Gemma is just not as efficient at KV cache / context size per token. But 26B is quite manageable, try smaller quant -- UD-Q4_K_XL with 192K context is 21GB.
KageYume@reddit (OP)
Thank you. I will try -np 1 and download a Q4_K_M just in case I need longer context.
Velocita84@reddit
I just tried it and it seems incredibly good at translating doujinshi dialogue for its size, i threw a pretty difficult transcribed bubble at it and it translated it pretty much flawlessly, unlike many other models that i could run.
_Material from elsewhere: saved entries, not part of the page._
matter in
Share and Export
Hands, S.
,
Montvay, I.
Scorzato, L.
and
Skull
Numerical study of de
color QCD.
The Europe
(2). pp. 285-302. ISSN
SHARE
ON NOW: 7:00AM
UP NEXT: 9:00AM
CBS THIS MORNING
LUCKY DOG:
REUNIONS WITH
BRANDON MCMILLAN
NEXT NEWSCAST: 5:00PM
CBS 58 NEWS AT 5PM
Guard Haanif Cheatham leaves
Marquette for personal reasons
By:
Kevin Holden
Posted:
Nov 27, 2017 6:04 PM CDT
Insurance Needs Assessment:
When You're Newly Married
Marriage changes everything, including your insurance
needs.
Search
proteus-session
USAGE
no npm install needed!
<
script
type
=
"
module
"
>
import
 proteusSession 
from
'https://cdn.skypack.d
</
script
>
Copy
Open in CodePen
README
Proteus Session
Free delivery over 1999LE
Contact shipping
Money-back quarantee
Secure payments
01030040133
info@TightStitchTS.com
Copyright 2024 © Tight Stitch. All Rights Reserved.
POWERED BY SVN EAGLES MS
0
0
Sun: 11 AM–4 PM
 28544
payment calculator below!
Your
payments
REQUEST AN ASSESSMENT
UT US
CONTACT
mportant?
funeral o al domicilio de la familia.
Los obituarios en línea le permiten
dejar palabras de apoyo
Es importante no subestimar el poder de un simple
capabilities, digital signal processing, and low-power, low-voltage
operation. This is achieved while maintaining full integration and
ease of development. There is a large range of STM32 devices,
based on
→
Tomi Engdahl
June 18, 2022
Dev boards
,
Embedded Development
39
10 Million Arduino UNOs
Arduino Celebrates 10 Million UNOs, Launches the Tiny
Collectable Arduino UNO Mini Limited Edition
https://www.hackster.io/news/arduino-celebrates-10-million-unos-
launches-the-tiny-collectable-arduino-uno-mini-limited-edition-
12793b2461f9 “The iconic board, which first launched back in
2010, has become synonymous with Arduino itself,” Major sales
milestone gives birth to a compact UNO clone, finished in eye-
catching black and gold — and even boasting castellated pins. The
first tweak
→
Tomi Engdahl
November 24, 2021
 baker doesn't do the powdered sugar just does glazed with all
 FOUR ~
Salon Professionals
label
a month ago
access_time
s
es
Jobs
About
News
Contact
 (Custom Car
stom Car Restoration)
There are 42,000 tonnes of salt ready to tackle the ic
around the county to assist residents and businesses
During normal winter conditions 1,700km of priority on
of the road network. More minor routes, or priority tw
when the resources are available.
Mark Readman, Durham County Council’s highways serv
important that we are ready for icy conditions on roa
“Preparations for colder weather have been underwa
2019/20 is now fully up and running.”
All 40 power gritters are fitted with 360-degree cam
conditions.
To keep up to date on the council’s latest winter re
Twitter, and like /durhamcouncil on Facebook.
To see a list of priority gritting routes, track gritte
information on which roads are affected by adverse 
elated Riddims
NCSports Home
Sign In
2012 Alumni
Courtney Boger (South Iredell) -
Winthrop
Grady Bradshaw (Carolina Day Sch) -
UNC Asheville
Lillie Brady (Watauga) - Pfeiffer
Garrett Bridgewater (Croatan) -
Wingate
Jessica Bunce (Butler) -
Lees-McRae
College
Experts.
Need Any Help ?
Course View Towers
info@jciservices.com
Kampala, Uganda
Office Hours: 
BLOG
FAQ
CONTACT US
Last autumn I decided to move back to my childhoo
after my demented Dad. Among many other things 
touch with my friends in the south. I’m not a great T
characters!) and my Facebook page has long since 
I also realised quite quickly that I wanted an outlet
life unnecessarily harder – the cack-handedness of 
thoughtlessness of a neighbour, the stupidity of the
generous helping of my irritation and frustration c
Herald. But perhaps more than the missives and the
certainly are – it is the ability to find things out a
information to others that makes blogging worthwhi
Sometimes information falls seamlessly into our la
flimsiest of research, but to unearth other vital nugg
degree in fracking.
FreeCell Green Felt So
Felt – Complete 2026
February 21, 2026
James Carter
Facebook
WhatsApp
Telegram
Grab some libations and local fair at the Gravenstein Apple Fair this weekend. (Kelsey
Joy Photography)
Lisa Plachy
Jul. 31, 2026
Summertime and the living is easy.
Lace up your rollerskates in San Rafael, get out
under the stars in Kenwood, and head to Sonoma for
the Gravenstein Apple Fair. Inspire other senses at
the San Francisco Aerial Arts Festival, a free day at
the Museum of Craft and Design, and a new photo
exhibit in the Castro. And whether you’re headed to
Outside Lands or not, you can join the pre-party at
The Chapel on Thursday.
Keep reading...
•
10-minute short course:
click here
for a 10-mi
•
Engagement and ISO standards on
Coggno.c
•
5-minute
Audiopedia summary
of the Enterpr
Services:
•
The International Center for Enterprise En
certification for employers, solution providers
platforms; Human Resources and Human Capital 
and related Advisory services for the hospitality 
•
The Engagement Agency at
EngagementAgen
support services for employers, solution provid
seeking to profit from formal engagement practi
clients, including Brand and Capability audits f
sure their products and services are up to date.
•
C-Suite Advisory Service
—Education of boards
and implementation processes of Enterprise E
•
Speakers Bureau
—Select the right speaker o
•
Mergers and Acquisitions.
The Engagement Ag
I'm also surprised that it doesn't complain about nsfw at all
Tenerezza@reddit
You can free up \~2-3GB vram by removing or moving the mmopro file away from the same folder as the model, this will disable the vision support, so i just recommend moving so you can put it back the times you need it but it's not needed for translating texts.
With that said i'm curious about your python script for structuring up the data, haven't thoght of doing that myself.
KageYume@reddit (OP)
I already renamed the vision files and moved it to a subfolder in the sample so that the model size is only 20.6GB but after loading it tooks 23.4GB VRAM at only 8K context length...
Regarding the structured text, it looks like this.
I've added link to both the script and system prompt to the top post.